Exercise brief
Whenever a line carries the word "created", pull it out of the entries.

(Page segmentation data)

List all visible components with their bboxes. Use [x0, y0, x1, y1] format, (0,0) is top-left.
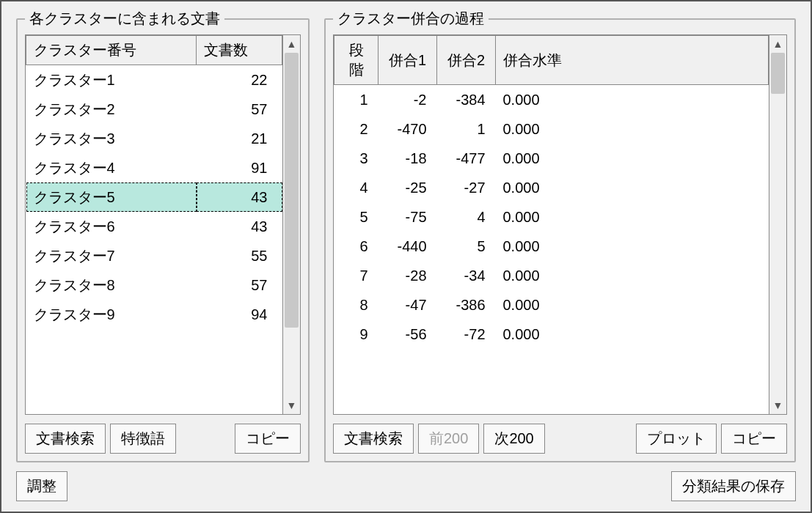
prev-200-button: 前200: [418, 424, 479, 454]
table-row[interactable]: 3-18-4770.000: [334, 144, 769, 173]
table-row[interactable]: クラスター643: [26, 212, 282, 241]
feature-words-button[interactable]: 特徴語: [110, 424, 176, 454]
merge-table: 段階 併合1 併合2 併合水準 1-2-3840.0002-47010.0003…: [334, 35, 769, 349]
table-row[interactable]: 2-47010.000: [334, 114, 769, 144]
merge1-cell: -28: [378, 261, 437, 290]
merge2-cell: -384: [437, 85, 496, 115]
save-results-button[interactable]: 分類結果の保存: [671, 471, 796, 501]
right-scroll-thumb[interactable]: [771, 53, 785, 94]
stage-cell: 1: [334, 85, 378, 115]
left-scrollbar[interactable]: ▲ ▼: [283, 34, 301, 415]
merge1-cell: -470: [378, 114, 437, 144]
doc-count-cell: 94: [197, 300, 282, 329]
cluster-name-cell: クラスター8: [26, 270, 197, 300]
table-row[interactable]: クラスター755: [26, 241, 282, 270]
stage-cell: 6: [334, 232, 378, 261]
table-row[interactable]: 6-44050.000: [334, 232, 769, 261]
plot-button[interactable]: プロット: [636, 424, 717, 454]
merge1-cell: -18: [378, 144, 437, 173]
col-doc-count[interactable]: 文書数: [197, 36, 282, 65]
table-row[interactable]: クラスター857: [26, 270, 282, 300]
clusters-table: クラスター番号 文書数 クラスター122クラスター257クラスター321クラスタ…: [26, 35, 282, 329]
merge2-cell: -477: [437, 144, 496, 173]
level-cell: 0.000: [496, 173, 769, 202]
left-table-scroll[interactable]: クラスター番号 文書数 クラスター122クラスター257クラスター321クラスタ…: [25, 34, 283, 415]
stage-cell: 2: [334, 114, 378, 144]
col-merge-level[interactable]: 併合水準: [496, 36, 769, 85]
stage-cell: 8: [334, 290, 378, 320]
cluster-name-cell: クラスター3: [26, 124, 197, 153]
right-table-wrap: 段階 併合1 併合2 併合水準 1-2-3840.0002-47010.0003…: [333, 34, 787, 415]
merge2-cell: -34: [437, 261, 496, 290]
table-row[interactable]: クラスター543: [26, 182, 282, 212]
cluster-name-cell: クラスター7: [26, 241, 197, 270]
cluster-name-cell: クラスター6: [26, 212, 197, 241]
merge2-cell: 1: [437, 114, 496, 144]
table-row[interactable]: クラスター994: [26, 300, 282, 329]
doc-count-cell: 43: [197, 182, 282, 212]
col-stage[interactable]: 段階: [334, 36, 378, 85]
next-200-button[interactable]: 次200: [483, 424, 544, 454]
left-table-wrap: クラスター番号 文書数 クラスター122クラスター257クラスター321クラスタ…: [25, 34, 301, 415]
table-row[interactable]: 8-47-3860.000: [334, 290, 769, 320]
spacer: [549, 424, 632, 454]
table-row[interactable]: 9-56-720.000: [334, 320, 769, 349]
cluster-name-cell: クラスター5: [26, 182, 197, 212]
merge-process-panel: クラスター併合の過程 段階 併合1 併合2 併合水準: [324, 9, 796, 462]
merge2-cell: -72: [437, 320, 496, 349]
left-scroll-track[interactable]: [283, 53, 300, 396]
table-row[interactable]: 4-25-270.000: [334, 173, 769, 202]
level-cell: 0.000: [496, 232, 769, 261]
scroll-up-icon[interactable]: ▲: [287, 35, 297, 53]
scroll-up-icon[interactable]: ▲: [773, 35, 783, 53]
copy-button-right[interactable]: コピー: [721, 424, 787, 454]
stage-cell: 3: [334, 144, 378, 173]
doc-search-button[interactable]: 文書検索: [25, 424, 106, 454]
adjust-button[interactable]: 調整: [16, 471, 67, 501]
level-cell: 0.000: [496, 320, 769, 349]
table-row[interactable]: 7-28-340.000: [334, 261, 769, 290]
doc-search-button-right[interactable]: 文書検索: [333, 424, 414, 454]
bottom-button-row: 調整 分類結果の保存: [16, 471, 796, 501]
level-cell: 0.000: [496, 114, 769, 144]
merge-process-title: クラスター併合の過程: [333, 9, 489, 29]
table-row[interactable]: クラスター257: [26, 95, 282, 124]
right-table-scroll[interactable]: 段階 併合1 併合2 併合水準 1-2-3840.0002-47010.0003…: [333, 34, 769, 415]
table-row[interactable]: 1-2-3840.000: [334, 85, 769, 115]
col-cluster-number[interactable]: クラスター番号: [26, 36, 197, 65]
merge1-cell: -25: [378, 173, 437, 202]
level-cell: 0.000: [496, 144, 769, 173]
clusters-documents-panel: 各クラスターに含まれる文書 クラスター番号 文書数 クラスター122クラスター2…: [16, 9, 310, 462]
left-scroll-thumb[interactable]: [285, 53, 299, 328]
cluster-name-cell: クラスター1: [26, 65, 197, 95]
cluster-name-cell: クラスター2: [26, 95, 197, 124]
right-scroll-track[interactable]: [769, 53, 786, 396]
level-cell: 0.000: [496, 85, 769, 115]
merge1-cell: -47: [378, 290, 437, 320]
right-scrollbar[interactable]: ▲ ▼: [769, 34, 787, 415]
merge2-cell: -386: [437, 290, 496, 320]
spacer: [180, 424, 230, 454]
col-merge1[interactable]: 併合1: [378, 36, 437, 85]
level-cell: 0.000: [496, 202, 769, 232]
doc-count-cell: 55: [197, 241, 282, 270]
spacer: [67, 471, 671, 501]
merge2-cell: 4: [437, 202, 496, 232]
stage-cell: 7: [334, 261, 378, 290]
table-row[interactable]: クラスター321: [26, 124, 282, 153]
scroll-down-icon[interactable]: ▼: [773, 396, 783, 414]
doc-count-cell: 22: [197, 65, 282, 95]
stage-cell: 4: [334, 173, 378, 202]
merge2-cell: -27: [437, 173, 496, 202]
right-button-row: 文書検索 前200 次200 プロット コピー: [333, 424, 787, 454]
copy-button-left[interactable]: コピー: [235, 424, 301, 454]
table-row[interactable]: クラスター122: [26, 65, 282, 95]
col-merge2[interactable]: 併合2: [437, 36, 496, 85]
merge1-cell: -440: [378, 232, 437, 261]
table-row[interactable]: 5-7540.000: [334, 202, 769, 232]
cluster-name-cell: クラスター9: [26, 300, 197, 329]
level-cell: 0.000: [496, 290, 769, 320]
table-row[interactable]: クラスター491: [26, 153, 282, 182]
scroll-down-icon[interactable]: ▼: [287, 396, 297, 414]
merge2-cell: 5: [437, 232, 496, 261]
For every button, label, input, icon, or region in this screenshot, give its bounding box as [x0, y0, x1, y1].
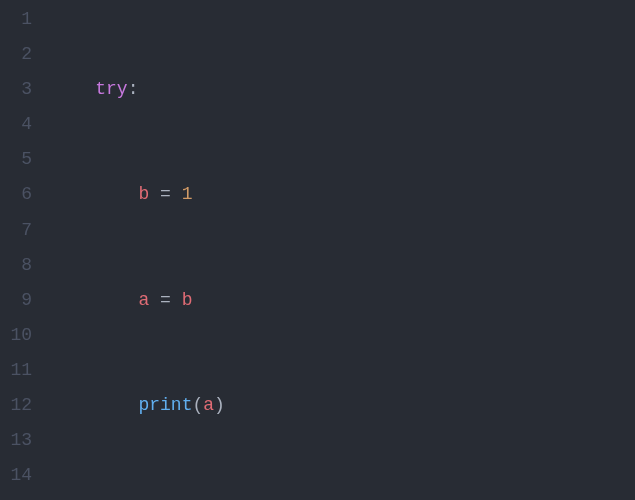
line-number: 1 — [8, 2, 32, 37]
line-number: 11 — [8, 353, 32, 388]
line-number: 13 — [8, 423, 32, 458]
line-number: 7 — [8, 213, 32, 248]
line-number: 8 — [8, 248, 32, 283]
code-area[interactable]: try: b = 1 a = b print(a) except SyntaxE… — [46, 0, 527, 500]
line-number: 9 — [8, 283, 32, 318]
code-line: a = b — [52, 283, 527, 318]
keyword-try: try — [95, 79, 127, 99]
line-number: 2 — [8, 37, 32, 72]
variable: a — [203, 395, 214, 415]
line-number: 6 — [8, 177, 32, 212]
line-number-gutter: 1 2 3 4 5 6 7 8 9 10 11 12 13 14 — [0, 0, 46, 500]
variable: b — [138, 184, 149, 204]
code-line: except SyntaxError: — [52, 493, 527, 500]
number-literal: 1 — [182, 184, 193, 204]
function-call: print — [138, 395, 192, 415]
line-number: 3 — [8, 72, 32, 107]
code-editor[interactable]: 1 2 3 4 5 6 7 8 9 10 11 12 13 14 try: b … — [0, 0, 635, 500]
line-number: 10 — [8, 318, 32, 353]
line-number: 12 — [8, 388, 32, 423]
variable: b — [182, 290, 193, 310]
variable: a — [138, 290, 149, 310]
code-line: print(a) — [52, 388, 527, 423]
line-number: 4 — [8, 107, 32, 142]
line-number: 14 — [8, 458, 32, 493]
code-line: b = 1 — [52, 177, 527, 212]
code-line: try: — [52, 72, 527, 107]
line-number: 5 — [8, 142, 32, 177]
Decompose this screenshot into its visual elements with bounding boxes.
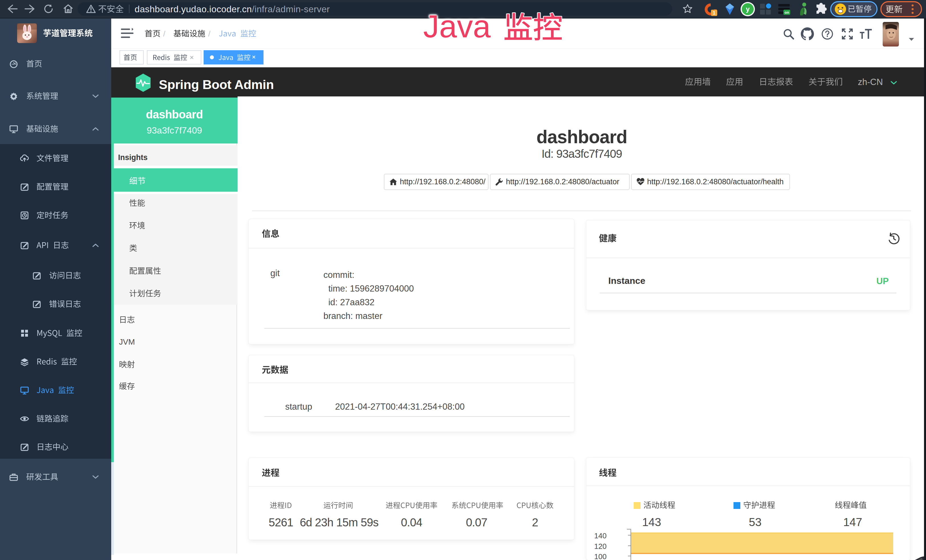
svg-text:on: on [785,10,789,15]
svg-text:y: y [746,5,750,13]
svg-text:1: 1 [713,10,715,16]
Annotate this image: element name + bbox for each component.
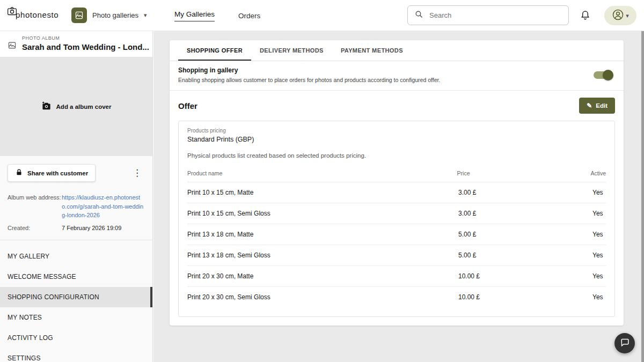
column-header-product-name: Product name [187,170,457,176]
products-pricing-label: Products pricing [187,128,606,134]
table-row: Print 13 x 18 cm, Matte 5.00 £ Yes [187,224,606,245]
lock-icon [15,168,23,178]
album-title: Sarah and Tom Wedding - Lond... [22,42,149,51]
edit-offer-button[interactable]: ✎ Edit [579,98,615,114]
search-icon [414,10,423,21]
shopping-configuration-card: SHOPPING OFFER DELIVERY METHODS PAYMENT … [170,40,624,326]
logo-text: photonesto [16,10,58,19]
album-web-address-label: Album web address: [8,193,62,220]
created-value: 7 February 2026 19:09 [62,224,121,233]
table-row: Print 20 x 30 cm, Semi Gloss 10.00 £ Yes [187,286,606,307]
nav-orders[interactable]: Orders [238,12,260,20]
shopping-in-gallery-description: Enabling shopping allows customer to pla… [178,77,440,83]
column-header-active: Active [590,170,606,176]
product-name: Print 20 x 30 cm, Semi Gloss [187,293,458,301]
galleries-icon [71,8,87,23]
product-active: Yes [592,210,606,217]
chevron-down-icon: ▾ [626,13,629,19]
photo-galleries-dropdown[interactable]: Photo galleries ▾ [71,8,147,23]
logo-camera-icon [6,8,18,21]
product-active: Yes [592,252,606,259]
share-button-label: Share with customer [27,170,88,176]
main-content: SHOPPING OFFER DELIVERY METHODS PAYMENT … [153,31,644,362]
shopping-in-gallery-title: Shopping in gallery [178,67,440,74]
edit-button-label: Edit [596,102,608,109]
table-row: Print 10 x 15 cm, Semi Gloss 3.00 £ Yes [187,203,606,224]
album-web-address-link[interactable]: https://klaudiusz-en.photonesto.com/g/sa… [62,193,145,220]
product-price: 5.00 £ [458,252,592,259]
column-header-price: Price [457,170,591,176]
share-with-customer-button[interactable]: Share with customer [8,164,96,182]
product-price: 10.00 £ [458,293,592,301]
topbar: photonesto Photo galleries ▾ My Gallerie… [0,0,644,31]
toggle-knob [603,70,613,80]
nav-my-galleries[interactable]: My Galleries [174,10,215,21]
chevron-down-icon: ▾ [144,12,147,18]
sidebar-item-shopping-configuration[interactable]: SHOPPING CONFIGURATION [0,287,152,307]
album-type-label: PHOTO ALBUM [22,35,149,41]
product-active: Yes [592,293,606,301]
page-scrollbar[interactable] [641,31,644,362]
offer-details: Products pricing Standard Prints (GBP) P… [178,121,615,317]
chat-bubble-icon [620,337,630,349]
sidebar-item-settings[interactable]: SETTINGS [0,348,152,362]
album-info: Album web address: https://klaudiusz-en.… [0,187,152,240]
shopping-in-gallery-text: Shopping in gallery Enabling shopping al… [178,67,440,83]
product-price: 3.00 £ [458,189,592,196]
product-name: Print 13 x 18 cm, Semi Gloss [187,252,458,259]
product-price: 3.00 £ [458,210,592,217]
product-active: Yes [592,189,606,196]
products-table-header: Product name Price Active [187,165,606,182]
add-album-cover-label: Add a album cover [56,104,112,110]
add-album-cover-button[interactable]: Add a album cover [41,101,112,112]
share-row: Share with customer ⋮ [0,156,152,187]
album-header-text: PHOTO ALBUM Sarah and Tom Wedding - Lond… [22,35,149,52]
notifications-button[interactable] [580,10,591,23]
album-web-address-row: Album web address: https://klaudiusz-en.… [8,193,145,220]
search-input[interactable] [429,11,562,19]
album-created-row: Created: 7 February 2026 19:09 [8,224,145,233]
product-name: Print 10 x 15 cm, Semi Gloss [187,210,458,217]
sidebar-item-activity-log[interactable]: ACTIVITY LOG [0,328,152,348]
chat-widget-button[interactable] [614,333,635,353]
created-label: Created: [8,224,62,233]
shopping-in-gallery-section: Shopping in gallery Enabling shopping al… [170,61,624,91]
product-name: Print 20 x 30 cm, Matte [187,272,458,280]
products-list-note: Physical products list created based on … [187,152,606,159]
album-header: PHOTO ALBUM Sarah and Tom Wedding - Lond… [0,31,152,57]
tab-delivery-methods[interactable]: DELIVERY METHODS [251,40,332,61]
sidebar-item-welcome-message[interactable]: WELCOME MESSAGE [0,267,152,287]
table-row: Print 20 x 30 cm, Matte 10.00 £ Yes [187,265,606,286]
logo[interactable]: photonesto [6,8,58,21]
product-price: 5.00 £ [458,231,592,238]
product-active: Yes [592,272,606,280]
offer-title: Offer [178,101,197,110]
photo-album-icon [8,41,17,52]
sidebar: PHOTO ALBUM Sarah and Tom Wedding - Lond… [0,31,153,362]
product-name: Print 10 x 15 cm, Matte [187,189,458,196]
top-navigation: My Galleries Orders [174,0,260,31]
search-box [407,5,569,25]
album-options-kebab-icon[interactable]: ⋮ [127,166,147,180]
product-price: 10.00 £ [458,272,592,280]
table-row: Print 10 x 15 cm, Matte 3.00 £ Yes [187,182,606,203]
sidebar-item-my-gallery[interactable]: MY GALLERY [0,246,152,267]
product-active: Yes [592,231,606,238]
tab-bar: SHOPPING OFFER DELIVERY METHODS PAYMENT … [170,40,624,61]
album-cover-placeholder: Add a album cover [0,57,152,156]
tab-payment-methods[interactable]: PAYMENT METHODS [332,40,412,61]
products-pricing-value: Standard Prints (GBP) [187,136,606,143]
sidebar-navigation: MY GALLERY WELCOME MESSAGE SHOPPING CONF… [0,240,152,362]
sidebar-item-my-notes[interactable]: MY NOTES [0,307,152,328]
product-name: Print 13 x 18 cm, Matte [187,231,458,238]
bell-icon [580,14,591,23]
products-table: Product name Price Active Print 10 x 15 … [187,165,606,307]
offer-header: Offer ✎ Edit [170,91,624,120]
galleries-dropdown-label: Photo galleries [92,11,138,19]
user-menu[interactable]: ▾ [604,6,636,25]
pencil-icon: ✎ [587,102,592,109]
shopping-enabled-toggle[interactable] [594,71,612,79]
avatar-icon [612,9,624,23]
tab-shopping-offer[interactable]: SHOPPING OFFER [178,40,251,61]
add-photo-camera-icon [41,101,52,112]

Written answer
created-value: 7 February 2026 19:09 [62,224,121,233]
album-created-row: Created: 7 February 2026 19:09 [8,224,145,233]
created-label: Created: [8,224,62,233]
products-list-note: Physical products list created based on … [187,152,606,159]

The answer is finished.